Authorities Weigh Military Trial for Bombing Suspect

Bombing suspect Yusufu Mieraili is led through a police 're-enactment' on Sept. 9, 2015, in Bangkok.

BANGKOK — Authorities have yet to decide whether the chief suspect in last month’s Bangkok bomb attack should stand trial in a civilian or martial court.

After a week in military detention at a Bangkok army camp, Mieraili was transferred to police custody two days ago, and top officials disagree over whether he should stand trial in a civilian criminal court or before a military tribunal.

Bombing Suspect Led Through 2-Day 'Re-enactment' (PHOTOS)

Deputy Prime Minister Visanu Krue-gnam said yesterday that Mieraili should be tried by a martial court, citing a junta order issued shortly after the May 2014 coup d’etat that empowered military tribunals to oversee cases affecting national security.


“According to the order of the National Council for Peace and Order, four offenses qualify for a military trial,” Visanu said, referring to the junta’s formal name. “Firstly, lese majeste; secondly, offenses under the Firearms Act; thirdly, violation of NCPO orders; and fourthly, national security offenses.”

Appeals are not possible in such trials, where military officers sit as judges. The practice has angered many human rights activists who argue that civilian defendants are not guaranteed fair trials.

Visanu also touted the expediency of a military trial.

“It won’t be faster in terms of law, but it will be faster in terms of practice, because cases in martial courts are few. Depositions happen more quickly than in cases that go into a normal court. Other things are not different. The defendants can get lawyers,” Visanu said.

The suspect, Yusufu Mieraili, was taken into custody near the Thai-Cambodian border on 1 Sept. Police accused him of being one of the masterminds behind the bomb attack that killed 20 people at Erawan Shrine in downtown Bangkok on 17 Aug.

Mieraili has not received any legal representation throughout his police and military custody.

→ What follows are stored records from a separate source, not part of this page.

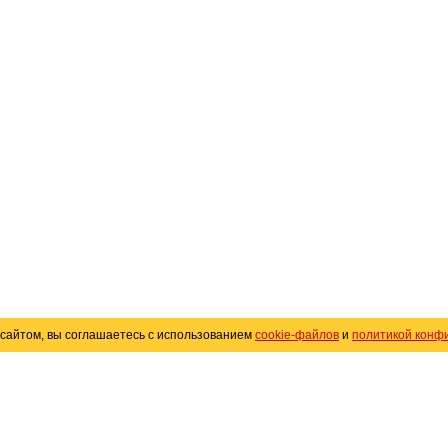
сайтом, вы соглашаетесь с использованием
cookie-файлов
и
политикой конф
«
Avto25.ru
»
Помощь
Размещение рекламы
R
Политика конфиденциальности
Поли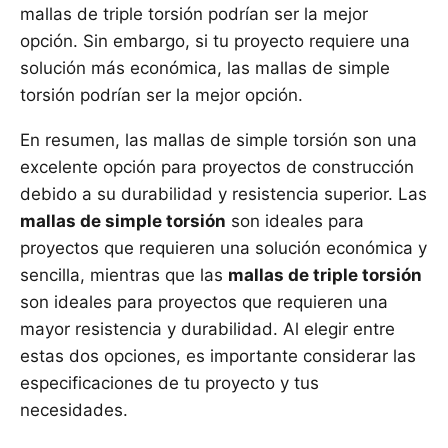
mallas de triple torsión podrían ser la mejor
opción. Sin embargo, si tu proyecto requiere una
solución más económica, las mallas de simple
torsión podrían ser la mejor opción.
En resumen, las mallas de simple torsión son una
excelente opción para proyectos de construcción
debido a su durabilidad y resistencia superior. Las
mallas de simple torsión
son ideales para
proyectos que requieren una solución económica y
sencilla, mientras que las
mallas de triple torsión
son ideales para proyectos que requieren una
mayor resistencia y durabilidad. Al elegir entre
estas dos opciones, es importante considerar las
especificaciones de tu proyecto y tus
necesidades.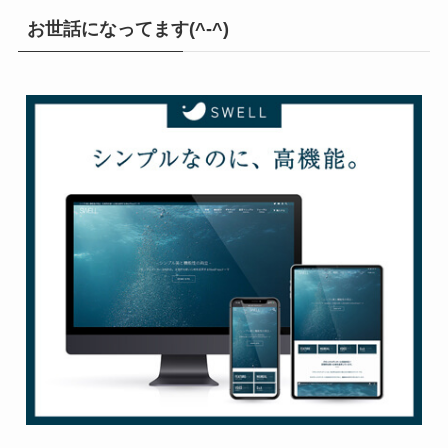
お世話になってます(^-^)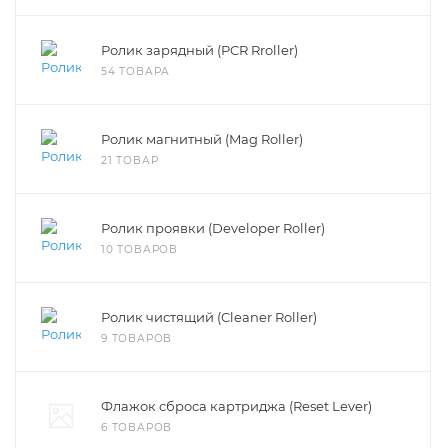
Ролик зарядный (PCR Rroller)
54 ТОВАРА
Ролик магнитный (Mag Roller)
21 ТОВАР
Ролик проявки (Developer Roller)
10 ТОВАРОВ
Ролик чистящий (Cleaner Roller)
9 ТОВАРОВ
Флажок сброса картриджа (Reset Lever)
6 ТОВАРОВ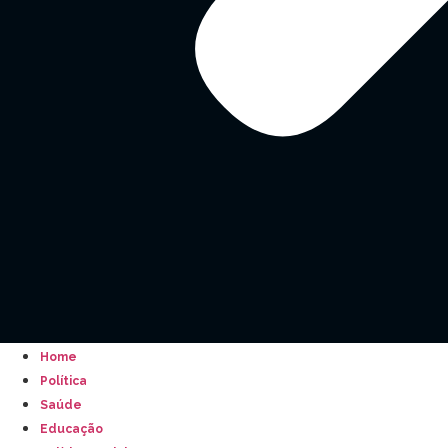
Home
Política
Saúde
Educação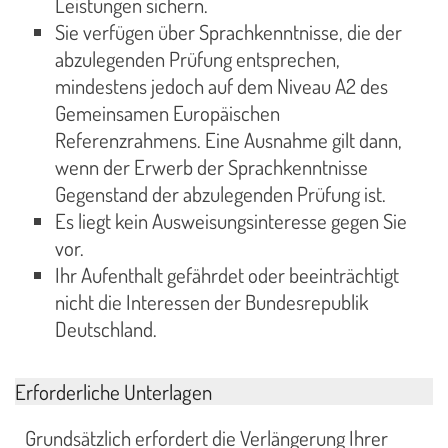
Leistungen sichern.
Sie verfügen über Sprachkenntnisse, die der
abzulegenden Prüfung entsprechen,
mindestens jedoch auf dem Niveau A2 des
Gemeinsamen Europäischen
Referenzrahmens. Eine Ausnahme gilt dann,
wenn der Erwerb der Sprachkenntnisse
Gegenstand der abzulegenden Prüfung ist.
Es liegt kein Ausweisungsinteresse gegen Sie
vor.
Ihr Aufenthalt gefährdet oder beeinträchtigt
nicht die Interessen der Bundesrepublik
Deutschland.
Erforderliche Unterlagen
Grundsätzlich erfordert die Verlängerung Ihrer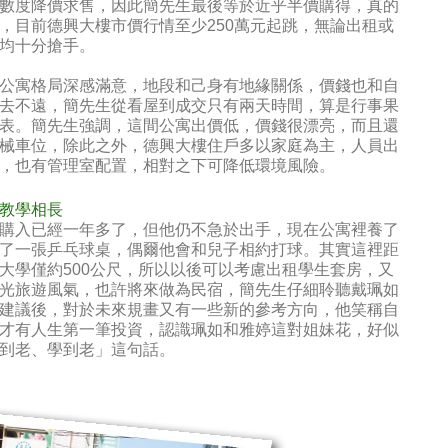
數度降價求售，因此簡先生最後等於近乎半價購得，真的
，目前德興大樓市價行情至少250萬元起跳，無論出租或
均十分搶手。
公寓格局深感滿意，地段和己身有地緣關係，價錢也和自
去不遠，簡先生從看屋到成交只有兩天時間，算是行事果
表。簡先生強調，這間公寓出價低，價錢很漂亮，而且還
械車位，除此之外，德興大樓住戶多以家庭為主，人員出
，也有管理室配置，相對之下可降低環境風險。
教學相長
購入已經一年多了，但他仍不急於出手，現在公寓裡養了
了一張乒乓球桌，偶爾他會和兒子相約打球。其實這裡距
大學僅約500公尺，所以以後可以考慮出租學生套房，又
光旅遊風氣，也許將來做為民宿，簡先生仔細聆聽戴珮如
建議後，對於未來規畫又有一些新的參考方向，他笑稱自
才有人生第一筆投資，認識珮如和雅婷這對姐妹花，好似
到老、學到老」這句話。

But junta chairman and Prime Minister Prayuth Chan-ocha, who led the May 2014 coup, said it would not be necessary to try Mieraili in martial court.

“Why martial court? Isn’t normal court sufficient?” Prayuth said yesterday, adding that that Mieraili being a foreign national would also complicate matters in the military tribunal.

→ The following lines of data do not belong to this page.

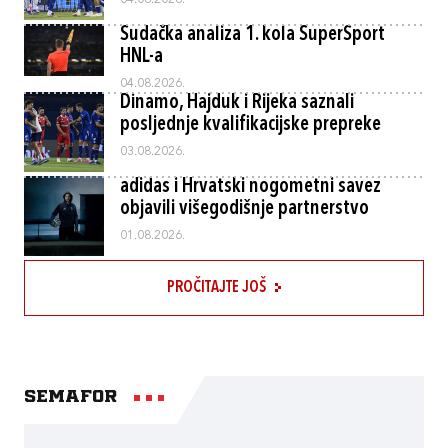
04.08.2026.
Sudačka analiza 1. kola SuperSport
HNL-a
04.08.2026.
Dinamo, Hajduk i Rijeka saznali
posljednje kvalifikacijske prepreke
03.08.2026.
adidas i Hrvatski nogometni savez
objavili višegodišnje partnerstvo
01.08.2026.
PROČITAJTE JOŠ
Semafor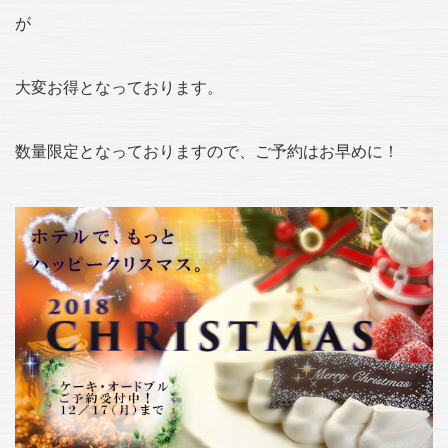
が
大変お得となっております。
数量限定となっておりますので、ご予約はお早めに！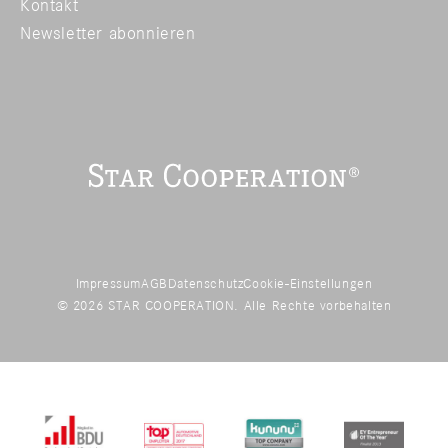
Kontakt
Newsletter abonnieren
Impressum
AGB
Datenschutz
Cookie-Einstellungen
© 2026 STAR COOPERATION. Alle Rechte vorbehalten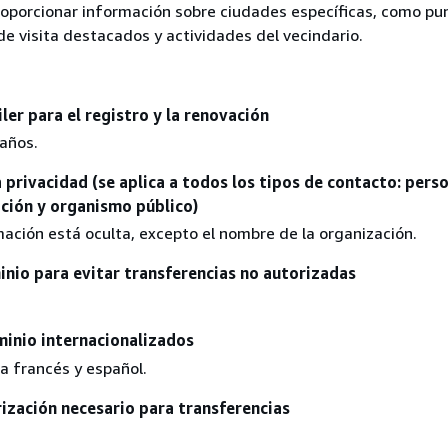
proporcionar información sobre ciudades específicas, como pu
 de visita destacados y actividades del vecindario.
ler para el registro y la renovación
 años.
 privacidad (se aplica a todos los tipos de contacto: pers
ción y organismo público)
ación está oculta, excepto el nombre de la organización.
nio para evitar transferencias no autorizadas
inio internacionalizados
a francés y español.
ización necesario para transferencias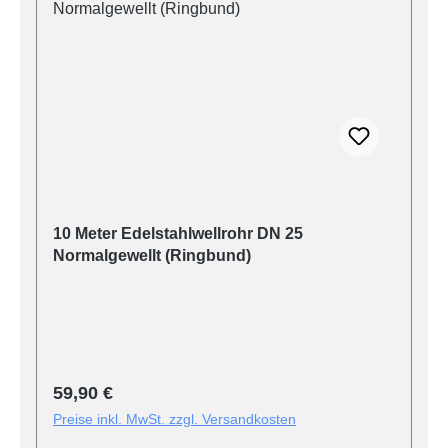
10 Meter Edelstahlwellrohr DN 25
Normalgewellt (Ringbund)
Regulärer Preis:
59,90 €
Preise inkl. MwSt. zzgl. Versandkosten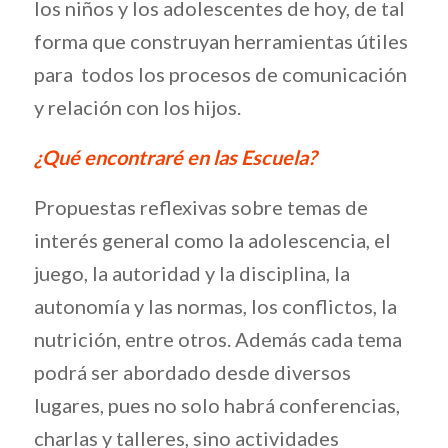
los niños y los adolescentes de hoy, de tal
forma que construyan herramientas útiles
para todos los procesos de comunicación
y relación con los hijos.
¿Qué encontraré en las Escuela?
Propuestas reflexivas sobre temas de
interés general como la adolescencia, el
juego, la autoridad y la disciplina, la
autonomía y las normas, los conflictos, la
nutrición, entre otros. Además cada tema
podrá ser abordado desde diversos
lugares, pues no solo habrá conferencias,
charlas y talleres, sino actividades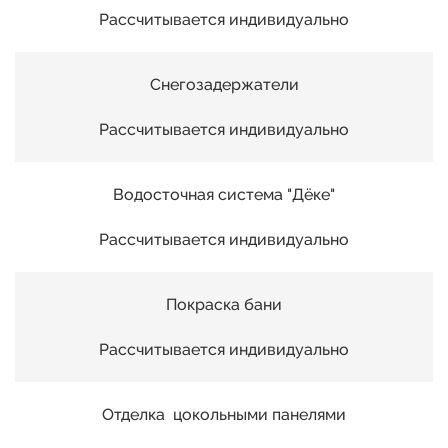
12
Рассчитывается индивидуально
13
Снегозадержатели
Рассчитывается индивидуально
14
Водосточная система "Дёке"
15
00
Рассчитывается индивидуально
16
01
Покраска бани
17
Рассчитывается индивидуально
02
18
Отделка цокольными панелями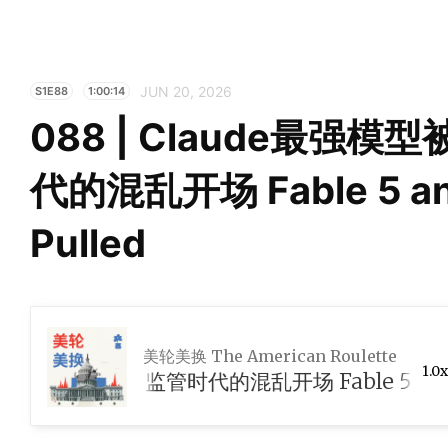
JUN 20, 2026
S1E88
1:00:14
088 | Claude最强模
代的混乱开场 Fable 5 an
Pulled
美轮美换 The American Roulette
1.0x
型被禁：AI监管时代的混乱开场 Fable 5 and Mytho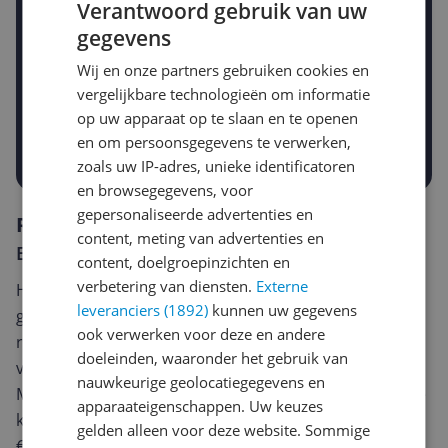
Verantwoord gebruik van uw
gegevens
Gewenste daling of bedrag
Wij en onze partners gebruiken cookies en
Gewenste prijs
vergelijkbare technologieën om informatie
€
-5%
-10%
-15%
op uw apparaat op te slaan en te openen
en om persoonsgegevens te verwerken,
Prijsalert aanzetten
zoals uw IP-adres, unieke identificatoren
en browsegegevens, voor
gepersonaliseerde advertenties en
Reviews
content, meting van advertenties en
Er zijn nog geen reviews geschreven
content, doelgroepinzichten en
verbetering van diensten.
Externe
Heb jij dit product in bezit en wil je graag je mening
leveranciers (1892)
kunnen uw gegevens
geven? Start dan hieronder met het schrijven van je
ook verwerken voor deze en andere
review. Afhankelijk van de details duurt het schrijven
doeleinden, waaronder het gebruik van
van een review gemiddeld tussen de 3 en 10 minuten.
nauwkeurige geolocatiegegevens en
Met jouw mening help je andere bezoekers een betere
apparaateigenschappen. Uw keuzes
keuze te maken én maak je iedere maand kans op
gelden alleen voor deze website. Sommige
€250,-!
Klik hier voor de actievoorwaarden.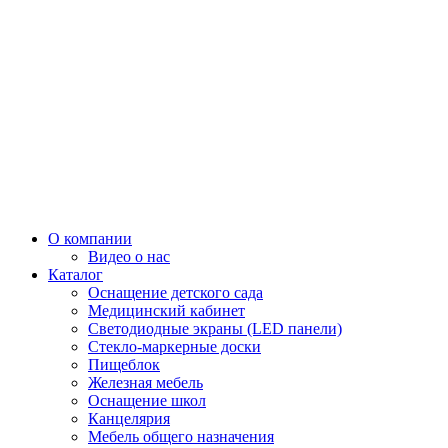
О компании
Видео о нас
Каталог
Оснащение детского сада
Медицинский кабинет
Светодиодные экраны (LED панели)
Стекло-маркерные доски
Пищеблок
Железная мебель
Оснащение школ
Канцелярия
Мебель общего назначения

“Foreigners are involved. Is this not complicated enough? Things that are clear don’t need to be hurried,” he said. “Once they get the suspects, they will interrogate them. There are many procedures. Don’t worry.”

Mieraili is expected to be brought to either martial court or civilian court within today.

However police and reporters were seen gathering outside the Min Buri Provincial Court, the only provincial court in metropolitan Bangkok.

Mieraili was the second of three suspects arrested since the shrine bombing last month and was named ex post facto in one of 11 court-approved warrants for suspects identified by investigators.